Das fränkische Brauchtum der geschmückten Osterbrunnen wird besonders im Pflegezentrum des Klinikums Forchheim-Fränkische Schweiz in Ebermannstadt noch richtig gelebt. Die Bewohner in Ebermannstadt erinnern sich noch an die wirkliche Bedeutung und realen Hintergründe des fränkischen Brauchtums. Früher hätten im Frühjahr alle zusammen den Dorfbrunnen gemeinsam geputzt, erzählen die Bewohner  beim gemeinsamen Binden der Kränze und Girlanden.

Auch Marianne König kann man beim filigranen Bemalen der Eier und kunstvollen Gestalten der Krone nichts vormachen.

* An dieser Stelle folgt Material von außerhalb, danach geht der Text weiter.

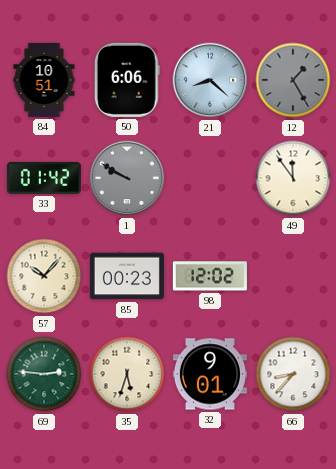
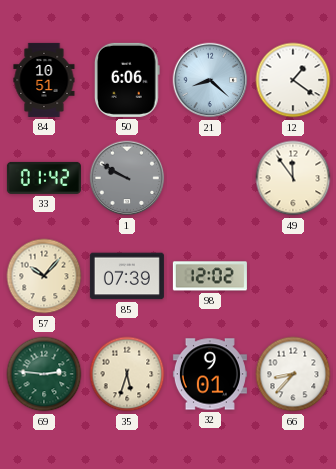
12: 1:25 -> 1:21
12 dial: grey -> white
85: 00:23 -> 07:39
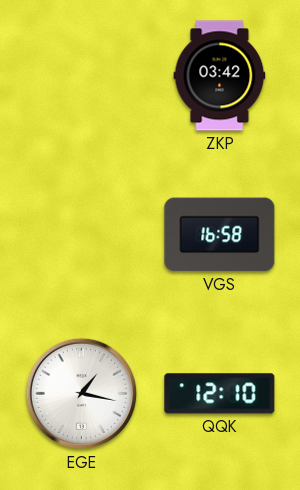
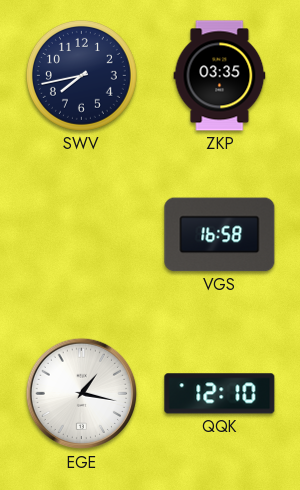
SWV: none -> 7:43
ZKP: 03:42 -> 03:35
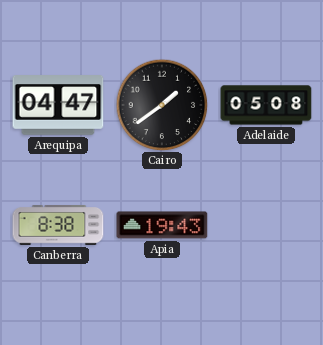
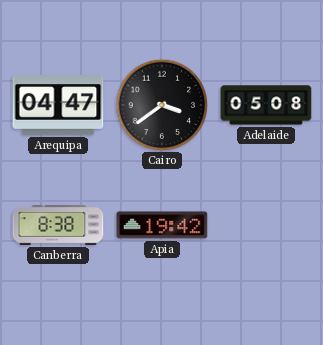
Cairo: 1:39 -> 3:39
Apia: 19:43 -> 19:42
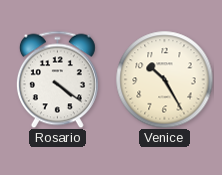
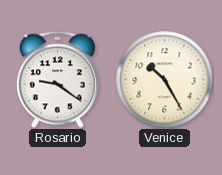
Rosario: 4:21 -> 9:21
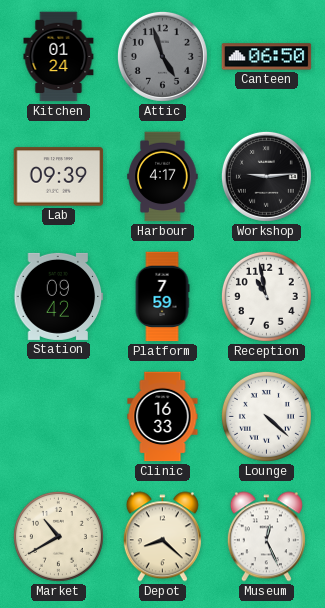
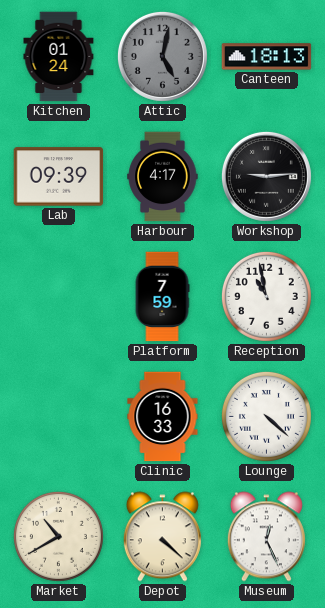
Attic: 4:57 -> 5:02
Canteen: 06:50 -> 18:13
Station: 09:42 -> none
Depot: 8:22 -> 4:22
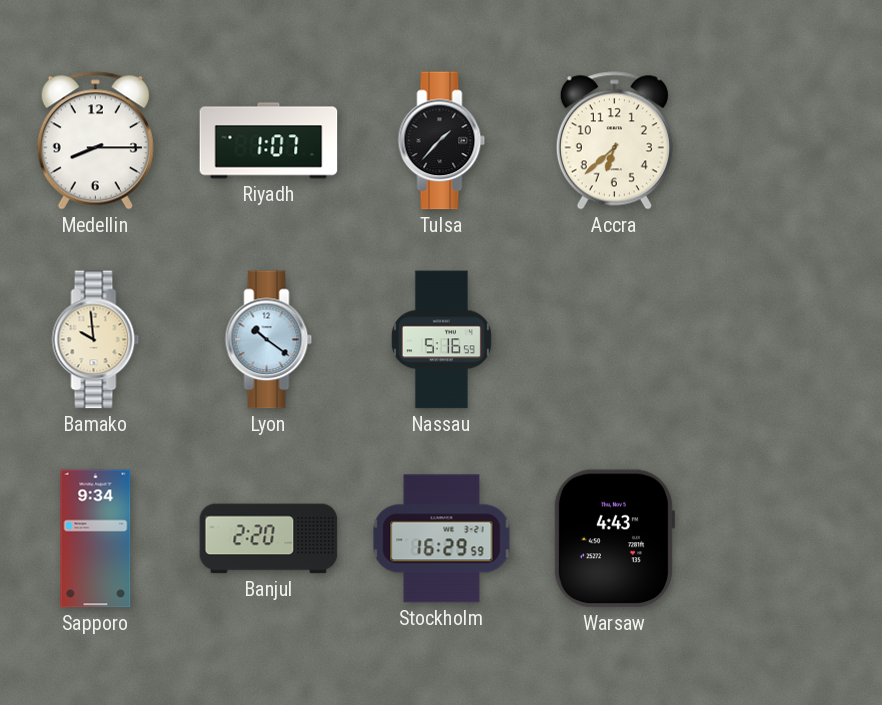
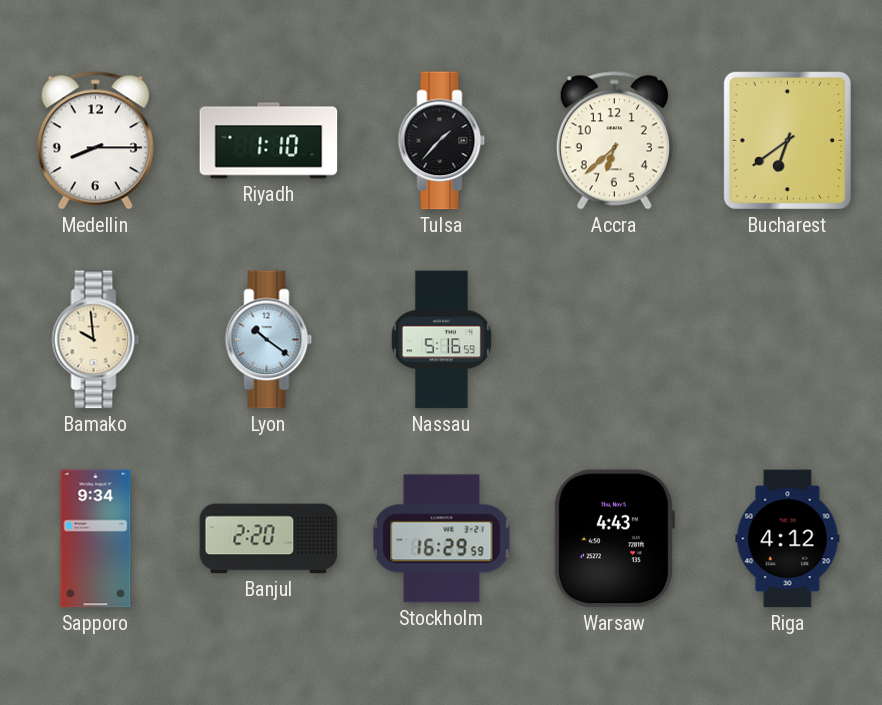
Riyadh: 1:07 -> 1:10
Bucharest: none -> 6:39
Riga: none -> 4:12
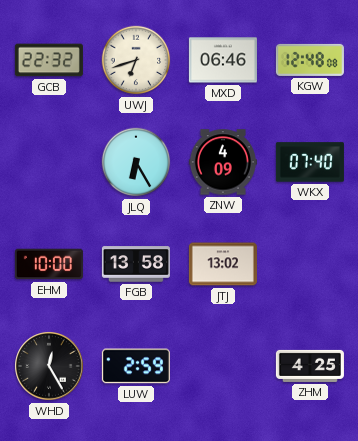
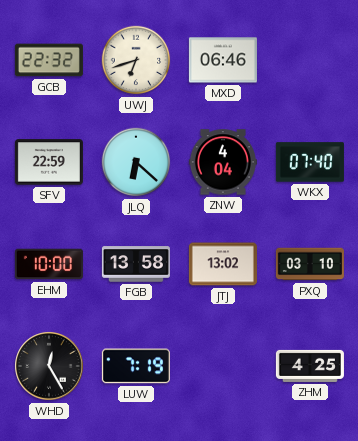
KGW: 12:48 -> none
SFV: none -> 22:59
JLQ: 6:25 -> 6:22
ZNW: 4:09 -> 4:04
PXQ: none -> 03:10
LUW: 2:59 -> 7:19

Mit Feuereifer bastelt die Bewohnerin aus Buchsbaum gemeinsam mit Tochter Petra Gröschel und den Mitarbeiterinnen, Lydia Bischof und Elke Neuner, an einer imposanten Brunnenkrone, die im Atrium des Pflegezentrums die Erinnerung an die fränkische Tradition wachhalten soll. „Gemeinsam die fränkischen Traditionen wach zu halten ist ganz wichtig für unsere Bewohner“, sagt Andrea Schlegel, die Leiterin des Pflegezentrums des Klinikums Forchheim-Fränkische Schweiz in Ebermannstadt. Die aufwändig gestaltete Brunnenkrone mit den selbst bemalten Ostereiern und in Handarbeit gebundenen Kränzen und Girlanden soll rechtzeitig vor den Festtagen die Besucher und Bewohner des Hauses „Walberla“ in Ebermannstadt erfreuen.